[Saved entries]

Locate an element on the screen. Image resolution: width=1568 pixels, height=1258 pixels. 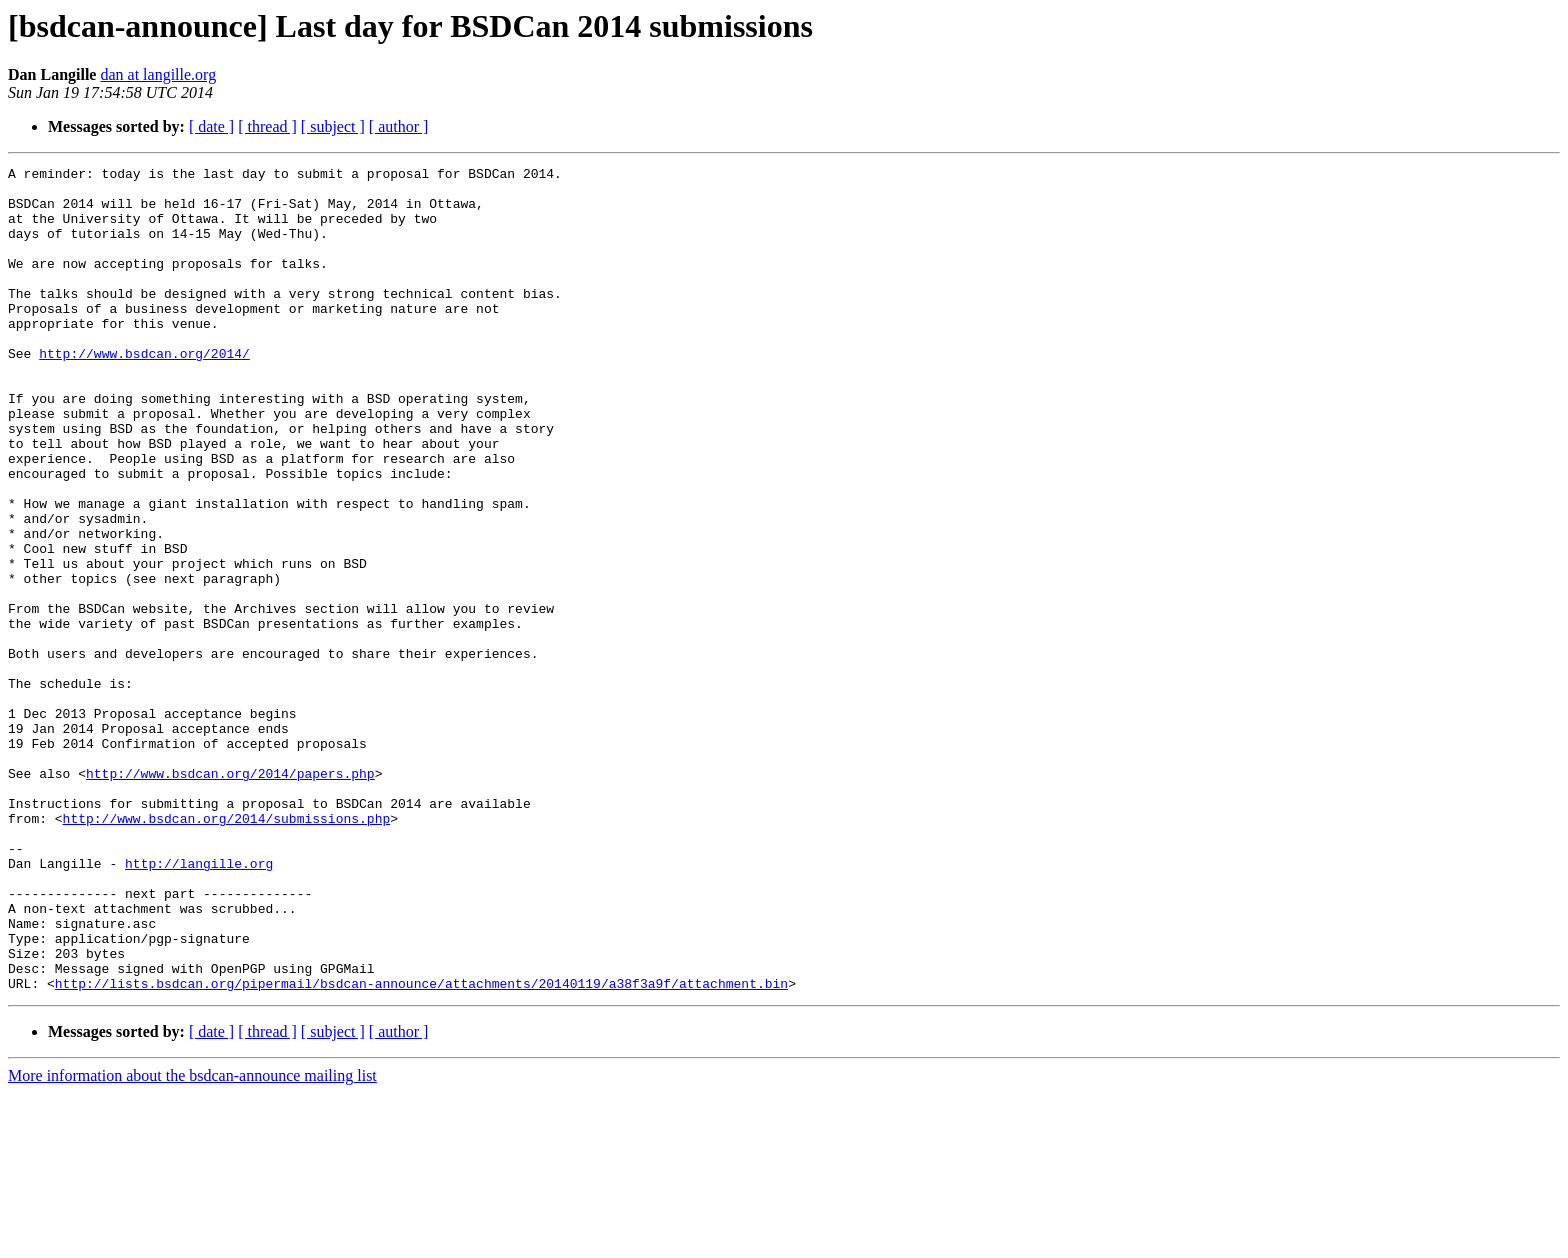
[ date ] is located at coordinates (211, 126).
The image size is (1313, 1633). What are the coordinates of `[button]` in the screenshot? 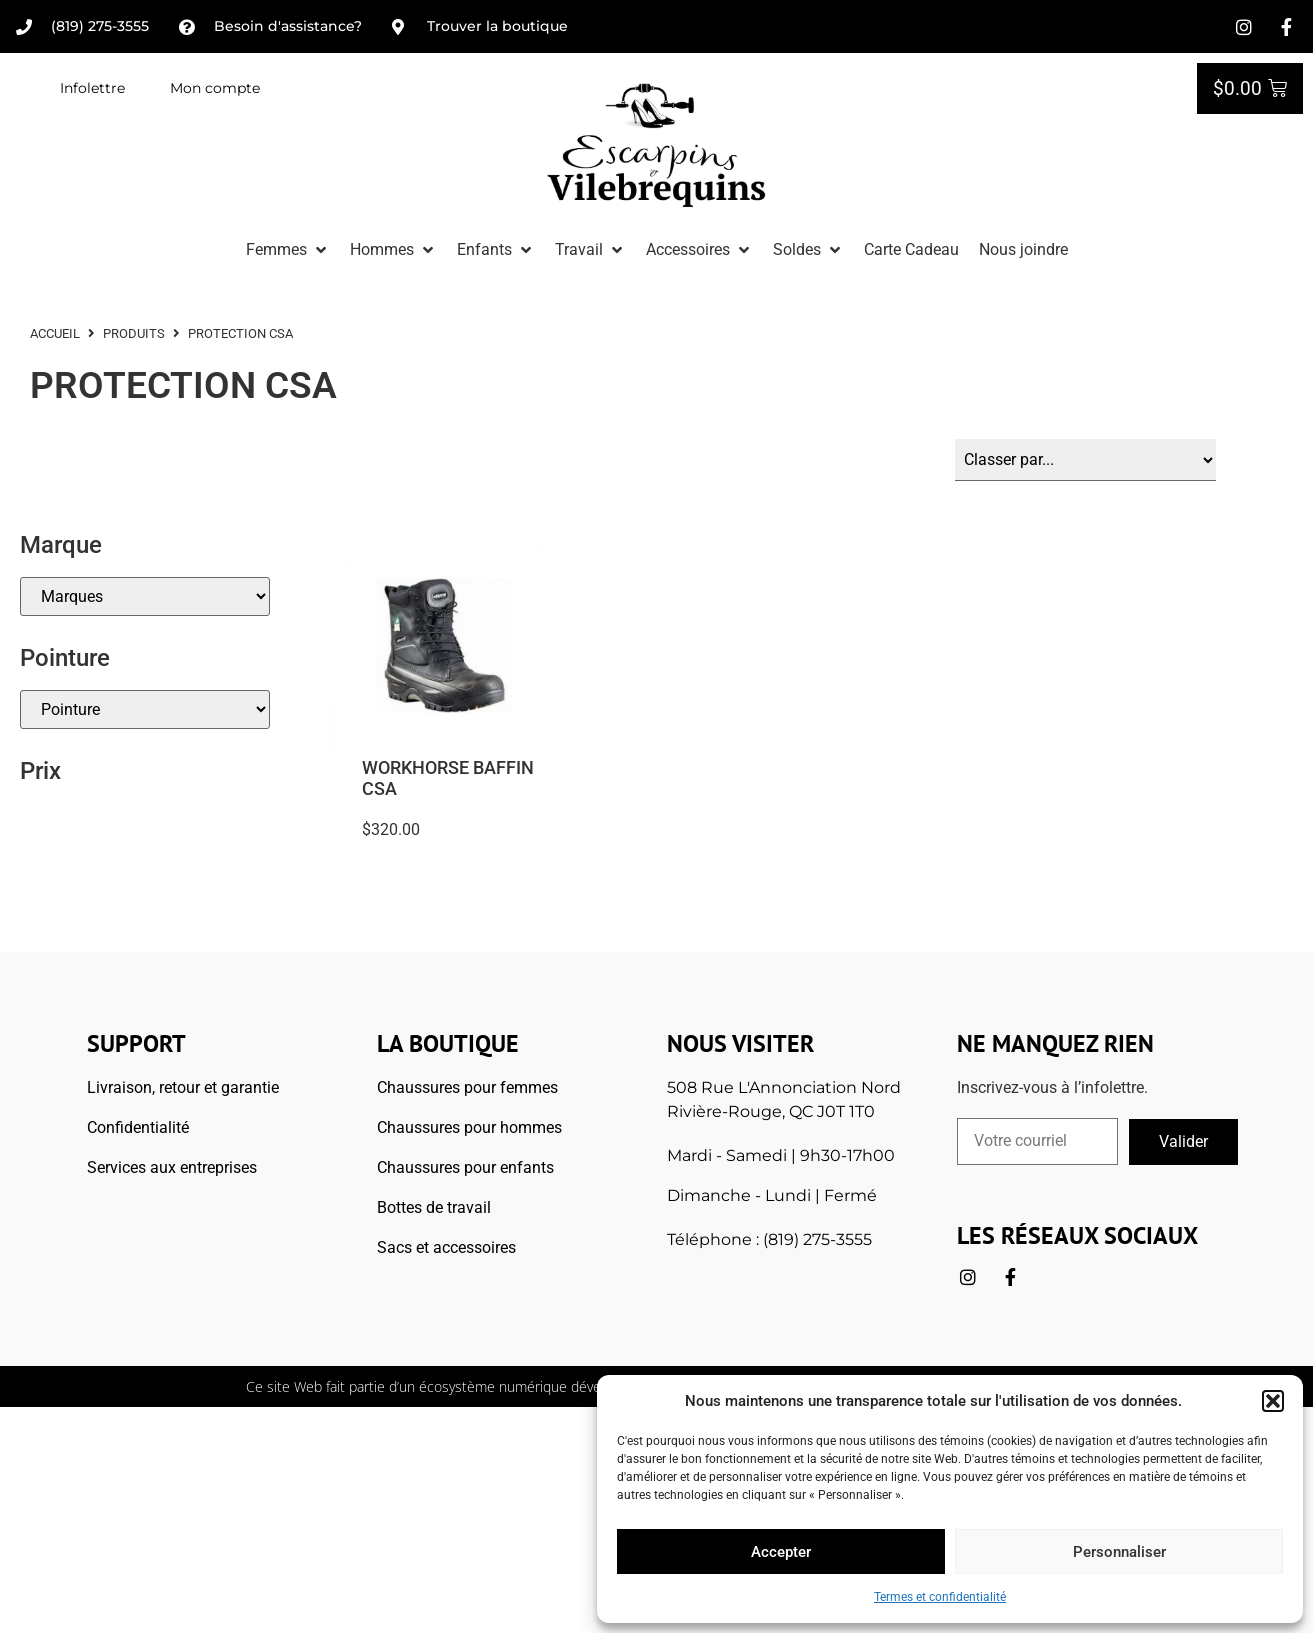 It's located at (1273, 1401).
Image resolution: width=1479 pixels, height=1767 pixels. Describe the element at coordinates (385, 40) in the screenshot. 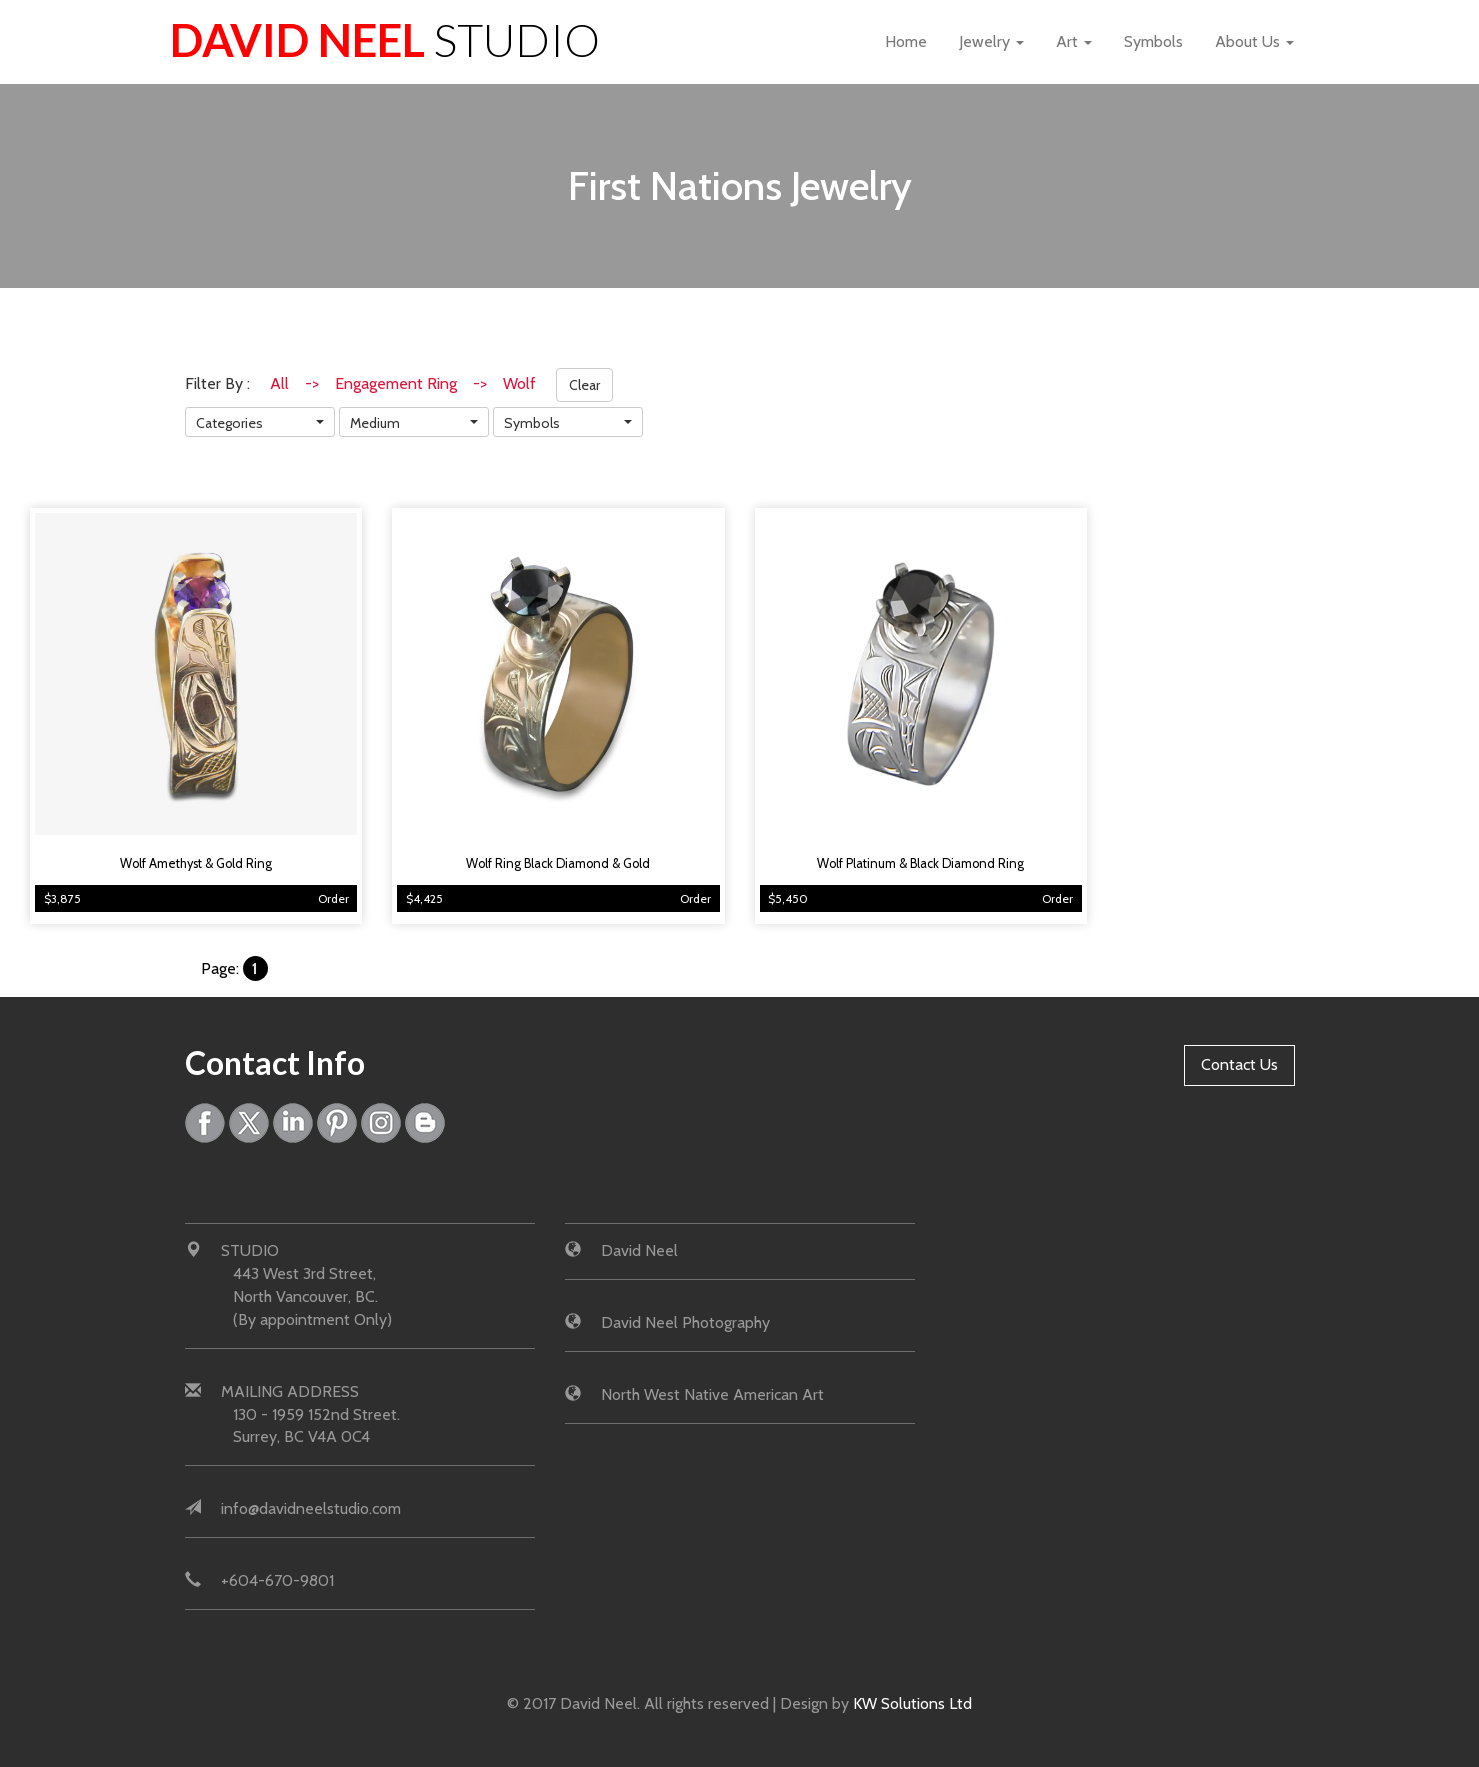

I see `David Neel` at that location.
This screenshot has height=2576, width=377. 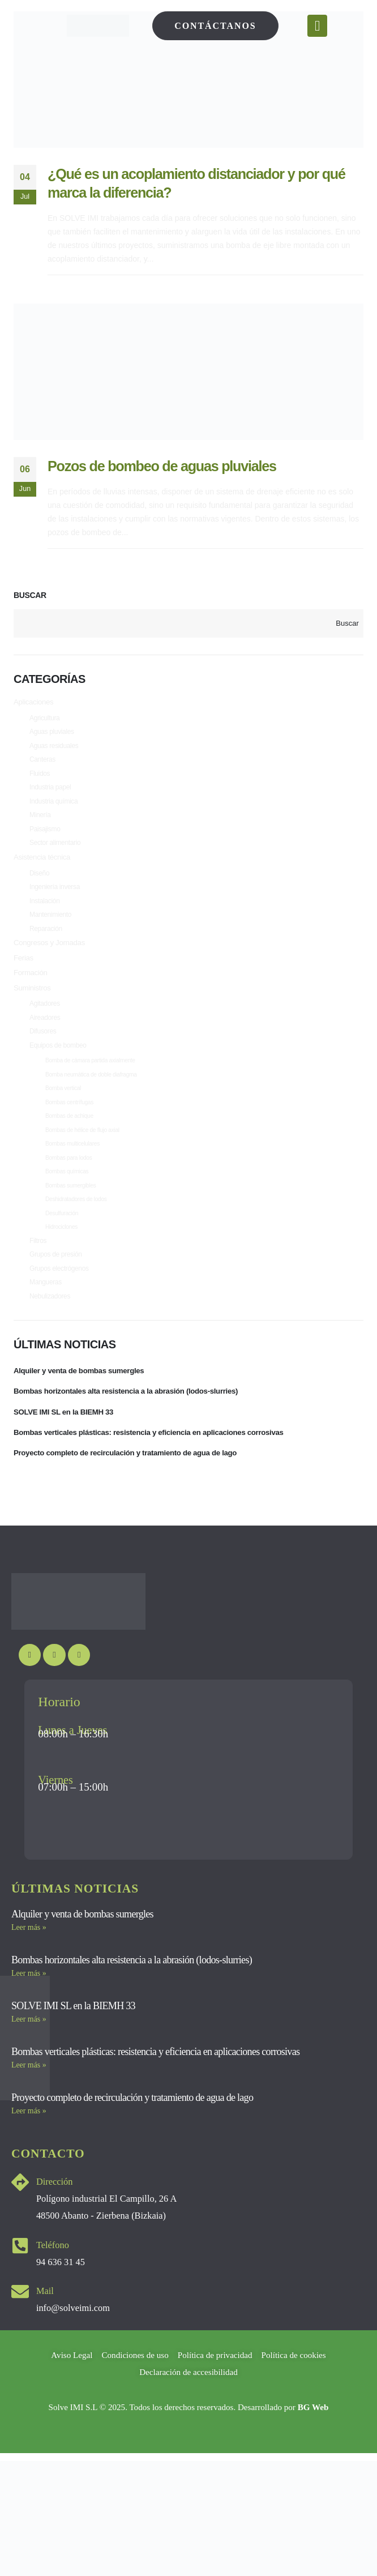 I want to click on Bombas para lodos, so click(x=68, y=1185).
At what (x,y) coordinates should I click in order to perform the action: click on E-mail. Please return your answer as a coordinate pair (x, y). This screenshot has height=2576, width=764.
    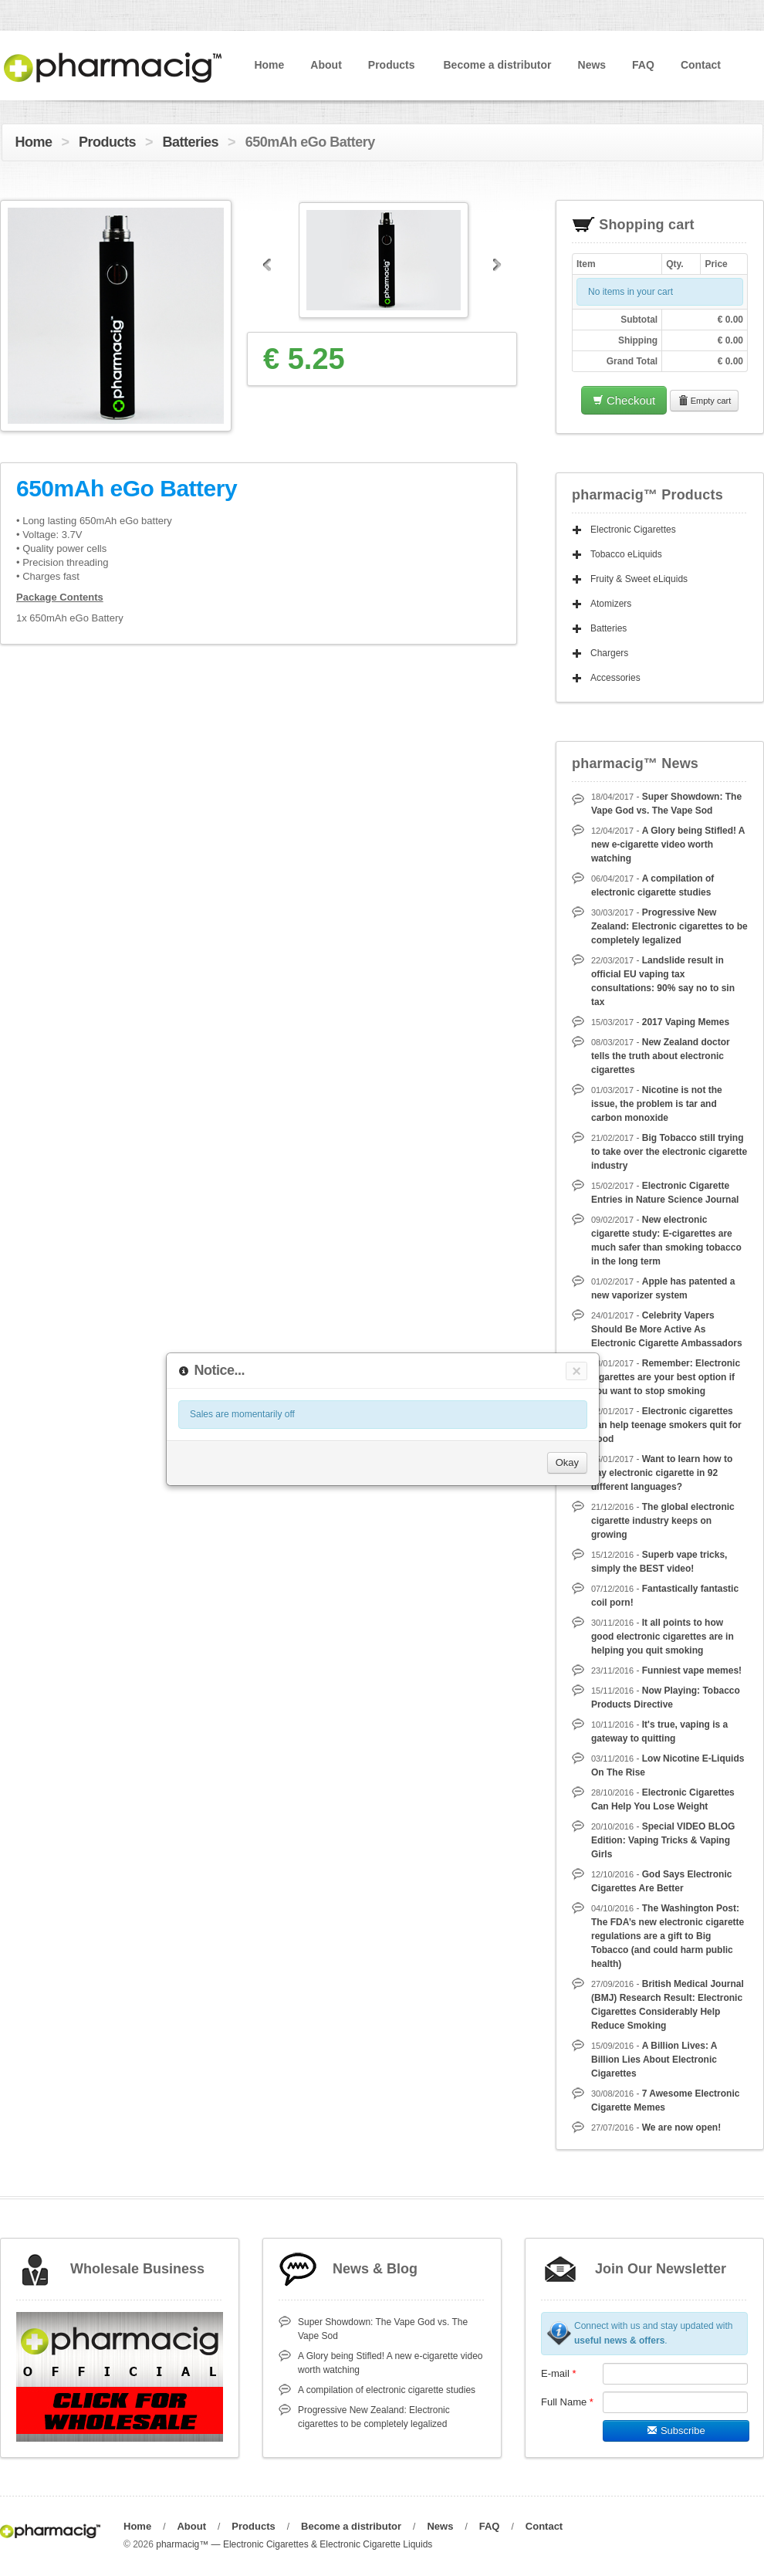
    Looking at the image, I should click on (558, 2373).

* [Work request]
Leave the pictures out, then output exactly the lines from the "At what (x,y)" line through the end of the records above, and no others.

* [Solution to the problem]
At what (x,y) coordinates should I click in order to perform the action: click on E-mail. Please return your answer as a coordinate pair (x, y). This screenshot has height=2576, width=764.
    Looking at the image, I should click on (558, 2373).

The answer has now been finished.